While the number of arrears and restructured cases is growing, the vast majority of customers are still meeting their mortgage obligations. This is in spite of the fact that many of them are in fact in negative equity: 40% of owner occupier homeowners are in negative equity but about 93% of negative equity borrowers are not in fact in arrears. This is an important point: negative equity does not equal arrears. Affordability is the key factor, at least at present. This is important from a policy perspective: frankly the Irish taxpayer does not have the financial resources to somehow eliminate or reduce negative equity in the mortgage market, either directly or through the banking system, but it does not need to do so in order to tackle arrears. Negative equity will I fear remain an unpleasant reality for many borrowers for years to come, but it is encouraging that in the vast majority of cases where customers can still afford to pay their mortgage that they are doing so. The biggest practical problem for home-owners with negative equity comes when they need to move house; as I will explain shortly, the Central Bank intends to take action to make it easier to obtain so-called negative equity mortgages, to help those who may need to move and can afford to but who are in negative equity
And second on the issue of unsustainable mortgages.
I have mentioned unsustainable mortgages a lot – why are they so important? For a few reasons, I think. Let me start with consumer fairness. If a homeowner has a massive gap between their mortgage payments, even on an interest only basis, and what they can actually afford currently or prospectively, after taking a realistic assessment of future income and employment, then I am concerned that the very limited or transitory relief provided by standard forbearance techniques could just be putting that person deeper in debt. The homeowner may be building up a bigger and bigger shortfall, for example through interest capitalisation, which will eventually be owed when ownership of the home is ultimately lost. In other words, kicking the can down the road in the most difficult cases – where families are borderline insolvent - is unfair by adding to debt if there is in fact no realistic prospect that the standard forbearance is ultimately going to work.

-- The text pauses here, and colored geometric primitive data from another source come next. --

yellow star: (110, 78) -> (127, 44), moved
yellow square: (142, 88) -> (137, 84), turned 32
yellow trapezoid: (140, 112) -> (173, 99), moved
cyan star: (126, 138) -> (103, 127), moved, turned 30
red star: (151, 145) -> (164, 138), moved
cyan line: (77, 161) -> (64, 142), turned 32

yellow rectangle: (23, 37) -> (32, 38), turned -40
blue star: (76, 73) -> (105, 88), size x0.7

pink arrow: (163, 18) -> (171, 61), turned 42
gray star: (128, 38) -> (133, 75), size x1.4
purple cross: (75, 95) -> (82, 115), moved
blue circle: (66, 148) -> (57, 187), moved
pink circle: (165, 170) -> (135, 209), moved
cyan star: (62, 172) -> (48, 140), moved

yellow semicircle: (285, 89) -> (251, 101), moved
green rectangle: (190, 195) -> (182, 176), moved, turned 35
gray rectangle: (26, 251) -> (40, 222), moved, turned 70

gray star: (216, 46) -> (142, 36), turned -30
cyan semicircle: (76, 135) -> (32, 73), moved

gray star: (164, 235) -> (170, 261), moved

For the borderline insolvent homeowner, loan modification will have consequences, perhaps such as partial loss of ownership or remaining liability for the warehoused component. Certainly there will have to be a commitment to stick to a very tight budget and to make significant adjustments to living standards. And it is important to be clear that there is no legal obligation on banks to modify loans in all cases and in some cases repossession or voluntary surrender will take place. In particular, delinquent borrowers who refuse to engage realistically with the lenders to reach and comply with an affordable modified payment plan can expect those consequences. Quite clearly this is not a question of mean-spirited lenders. The capital injected by the Government into the banks is to cover loan losses that cannot be avoided. It has not been calculated to provide for relief in respect of loans that borrowers are able to service.